▶ [What is required]
Both the line below containing "You are a GUI" and the line containing "Image resolution: width=924", along with every line between them, should be repeated exactly; no other line belongs in the answer.

▶ [Task data]
####
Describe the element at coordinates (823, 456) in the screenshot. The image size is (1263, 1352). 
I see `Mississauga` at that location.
####
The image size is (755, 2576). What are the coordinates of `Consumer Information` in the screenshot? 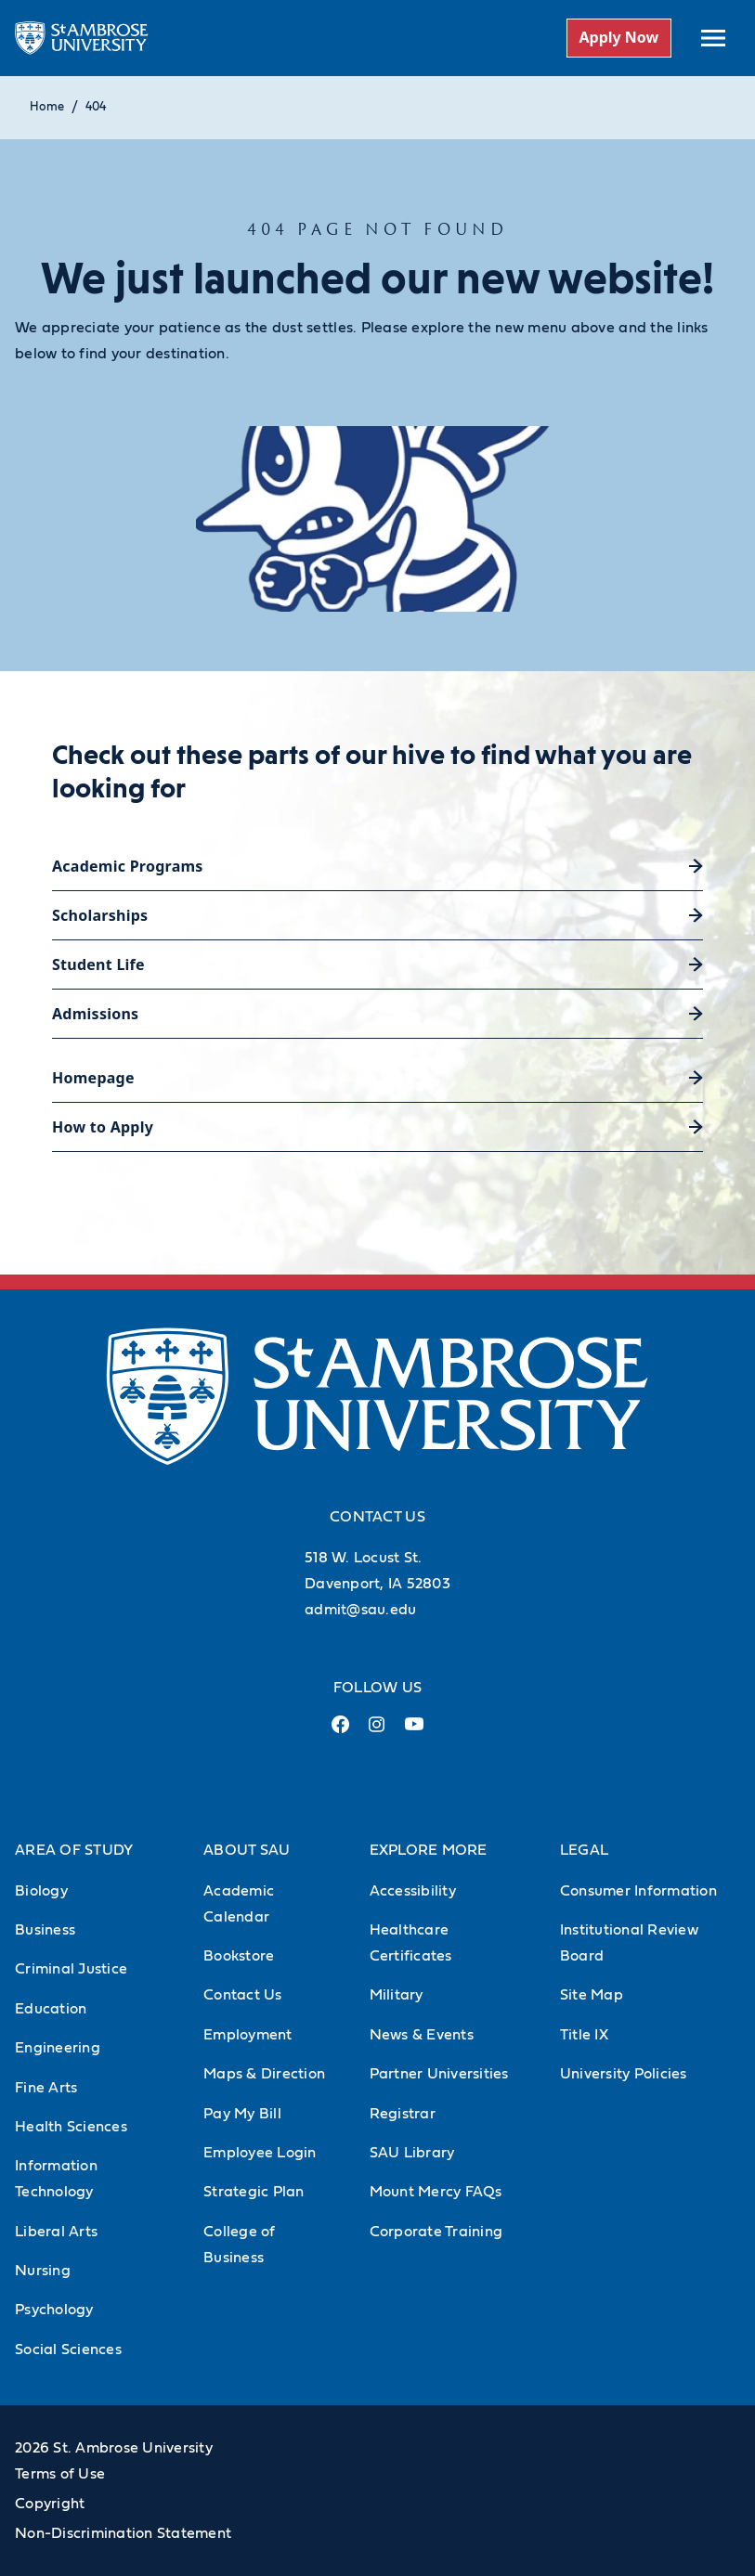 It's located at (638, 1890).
####
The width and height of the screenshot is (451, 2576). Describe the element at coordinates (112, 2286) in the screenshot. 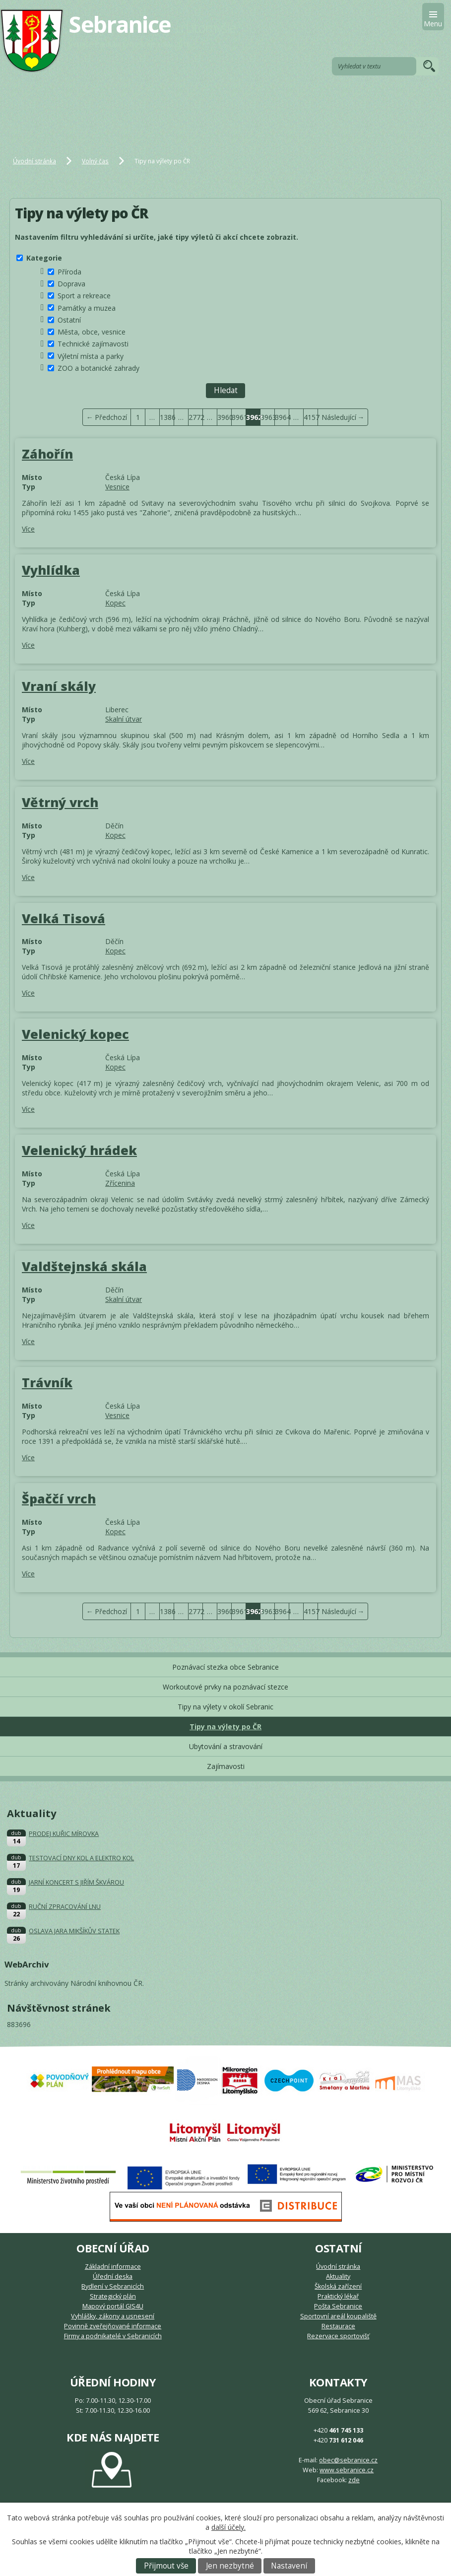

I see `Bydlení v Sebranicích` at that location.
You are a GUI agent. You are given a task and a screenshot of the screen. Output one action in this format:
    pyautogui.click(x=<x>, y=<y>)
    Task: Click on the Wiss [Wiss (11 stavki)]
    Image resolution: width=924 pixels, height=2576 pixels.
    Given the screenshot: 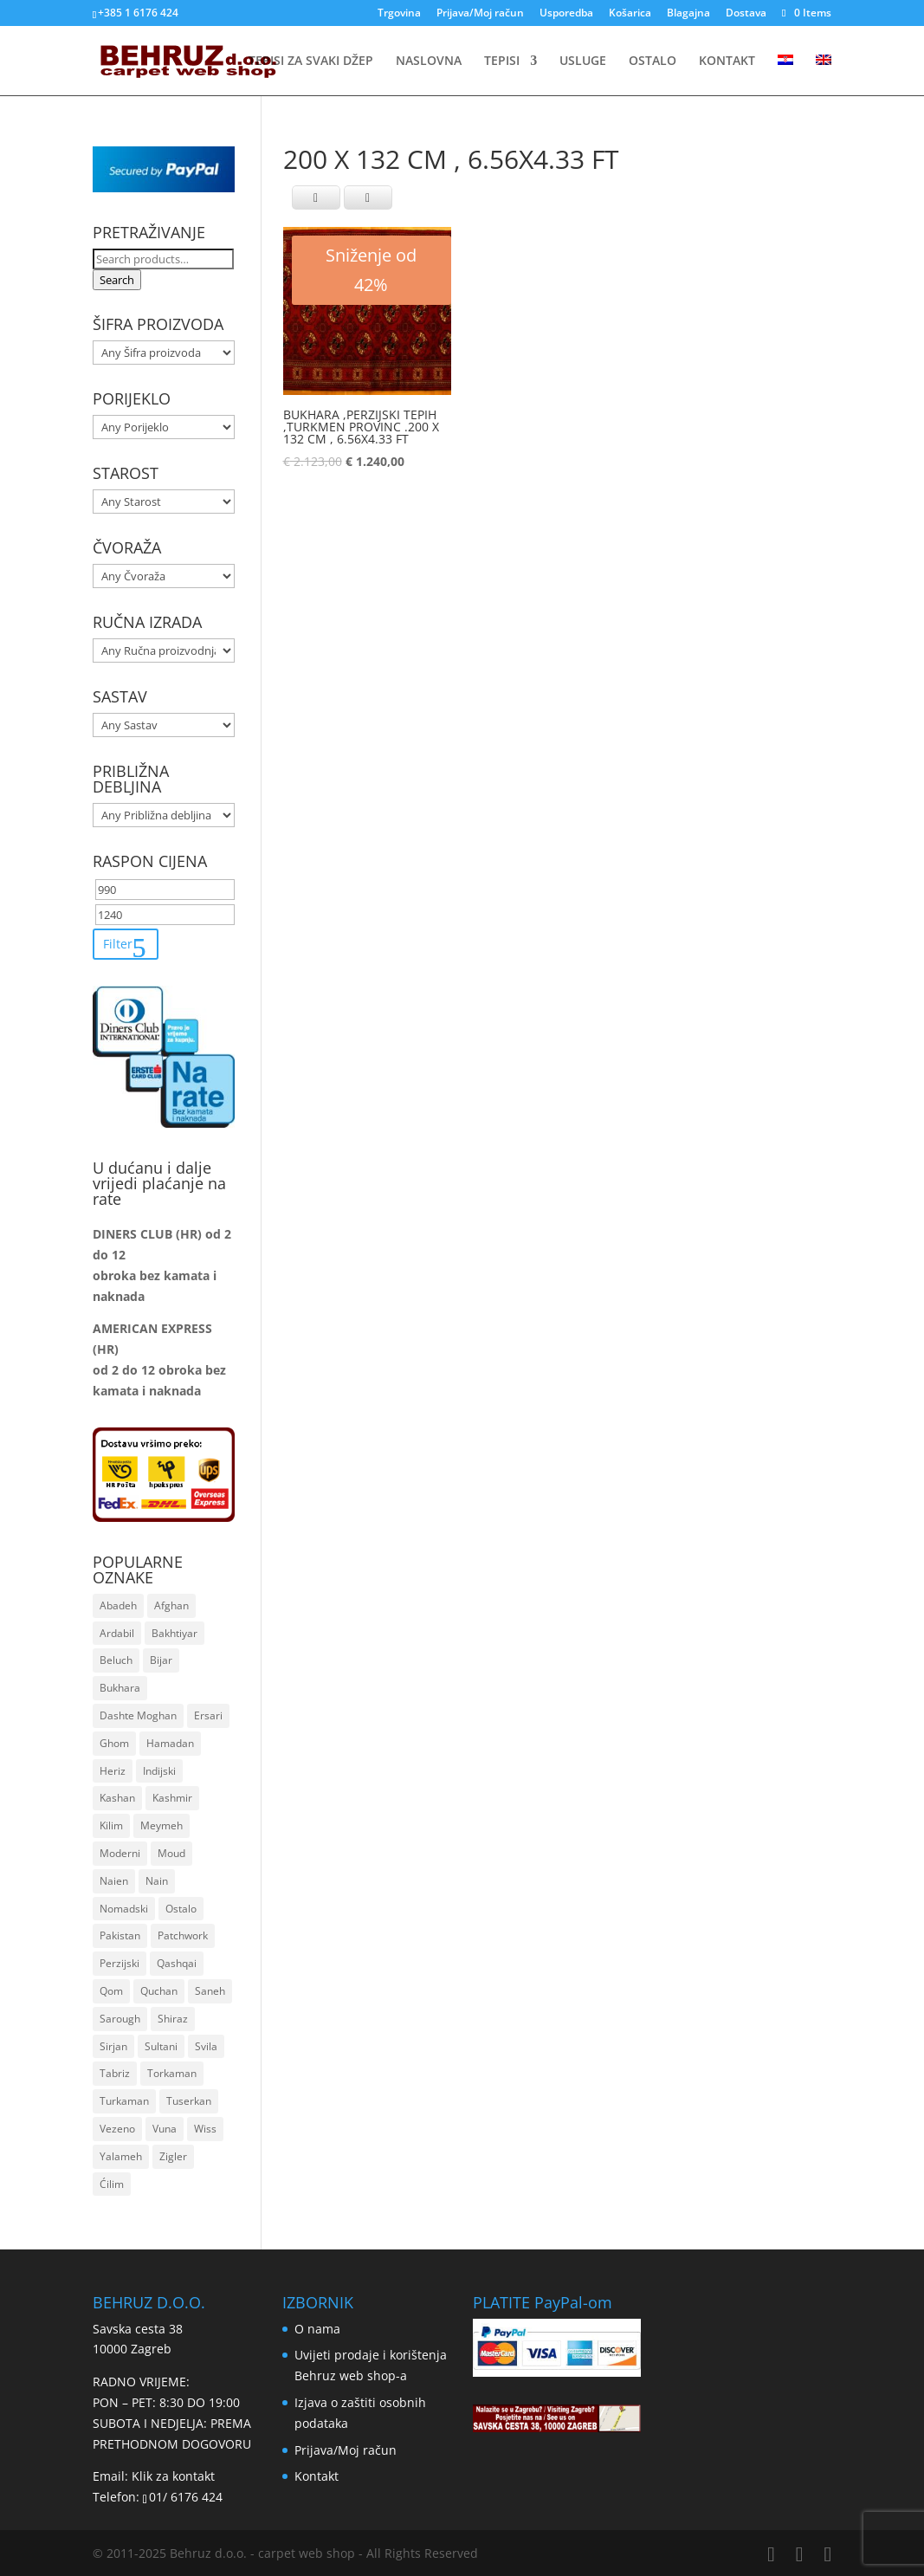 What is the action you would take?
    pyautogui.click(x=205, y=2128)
####
▶ [Result of this exercise]
You are a GUI agent. You are given a task and a screenshot of the screen. Output one action in this format:
    pyautogui.click(x=<x>, y=<y>)
    Task: Click on the Wiss [Wiss (11 stavki)]
    Image resolution: width=924 pixels, height=2576 pixels.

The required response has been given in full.